In cats, dose-dependent decreases in heart rate, blood pressure, systemic vascular resistance, and rate pressure product were noted. These effects were most pronounced at the higher doses, with significant decreases in systolic arterial blood pressure and pulmonary arterial pressure after the 50 mg/kg doses. Hemodynamic changes were mild at the clinically recommended dose (5 mg/kg). Dose-dependent decreases in PaO2 occurred at all doses, but lasted for 30-60 minutes after the higher doses. The majority of cats at all doses required supplementation with 100% oxygen and mechanical ventilation after PaO2 dropped below 60 mmHg, including all cats at the highest dose. Apnea occurred in 1 and 2 cats at the 5 and 15 mg/kg doses, respectively, but occurred in all cats at the 50 mg/kg dose. Decreased tidal volume, pH, and HCO3, and increased PaCO2 also occurred at the 50 mg/kg dose. The qualities of induction and maintenance were excellent at all doses.

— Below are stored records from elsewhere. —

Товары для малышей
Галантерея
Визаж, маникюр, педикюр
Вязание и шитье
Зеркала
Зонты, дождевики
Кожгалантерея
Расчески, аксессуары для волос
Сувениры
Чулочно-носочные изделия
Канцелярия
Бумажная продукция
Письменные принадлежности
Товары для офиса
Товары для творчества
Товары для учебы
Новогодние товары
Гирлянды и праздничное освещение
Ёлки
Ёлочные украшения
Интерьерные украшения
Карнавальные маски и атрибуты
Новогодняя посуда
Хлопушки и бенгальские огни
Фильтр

The quality of recovery was excellent at lower doses, but poor in 5/7 cats at the 50 mg/kg dose due to prolonged recovery periods.
In dogs, hemodynamic changes included dose-dependent decreases in systemic and pulmonary arterial pressures, rate pressure product, and systemic vascular resistance. Changes were generally mild and were most pronounced at the 6 and 20 mg/kg doses. Dose-dependent decreases in respiratory rate, minute volume, and PaO2 and decreases in PaCO2 and pH were also noted, but lasted for only 15 minutes and were most pronounced at the 20 mg/kg dose. Apnea was more frequent at higher doses. The quality of induction, maintenance, and recovery were good to excellent at all doses. The duration of anesthesia was dose-dependent.

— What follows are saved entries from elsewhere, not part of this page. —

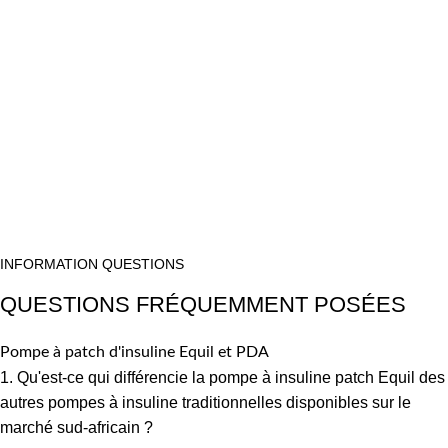
INFORMATION QUESTIONS
QUESTIONS FRÉQUEMMENT POSÉES
Pompe à patch d'insuline Equil et PDA
1. Qu'est-ce qui différencie la pompe à insuline patch Equil des
autres pompes à insuline traditionnelles disponibles sur le
marché sud-africain ?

In conclusion, our studies indicate that Alfaxan-CD RTU® produced good to excellent anesthesia in cats, characterized by rapid induction to anesthesia, excellent
muscle relaxation, unresponsiveness to noxious stimuli, and smooth, uneventful recovery from anesthesia. Hypoventilation and apnea were uncommon at clinically relevant doses, but became the most important adverse effects when larger doses were administered rapidly IV. Arterial blood pressure remained stable following the IV administration of clinically relevant doses (<5 mg/kg) of Alfaxan® CD-RTU, but caution is advised with larger doses or with administration to animals with cardiovascular compromise.

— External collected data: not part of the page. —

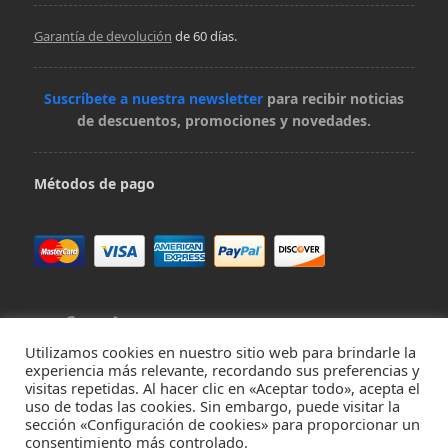
Garantía de devolución
de 60 días.
Suscríbete a nuestra newsletter
para recibir noticias
de descuentos, promociones y novedades.
Métodos de pago
Utilizamos cookies en nuestro sitio web para brindarle la
experiencia más relevante, recordando sus preferencias y
visitas repetidas. Al hacer clic en «Aceptar todo», acepta el
Contacta con nosotros en hola@virivee.es
uso de todas las cookies. Sin embargo, puede visitar la
sección «Configuración de cookies» para proporcionar un
consentimiento más controlado.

In dogs, Alfaxan®-CD RTU produced safe and effective anesthesia. Induction to anesthesia was rapid and uneventful. The maintenance and recovery periods were characterized by good to excellent muscle relaxation and analgesia. Cardiovascular status was well maintained when dosages of up to 6 mg/kg IV were administered. Respiratory depression and apnea were the only notable disadvantages, and then only when larger dosages (>6 mg/kg IV) are administered. Alfaxan®-CD RTU should be an excellent alternative to currently available injectable anesthetics when administered for short surgical procedures or as induction to inhalant anesthesia.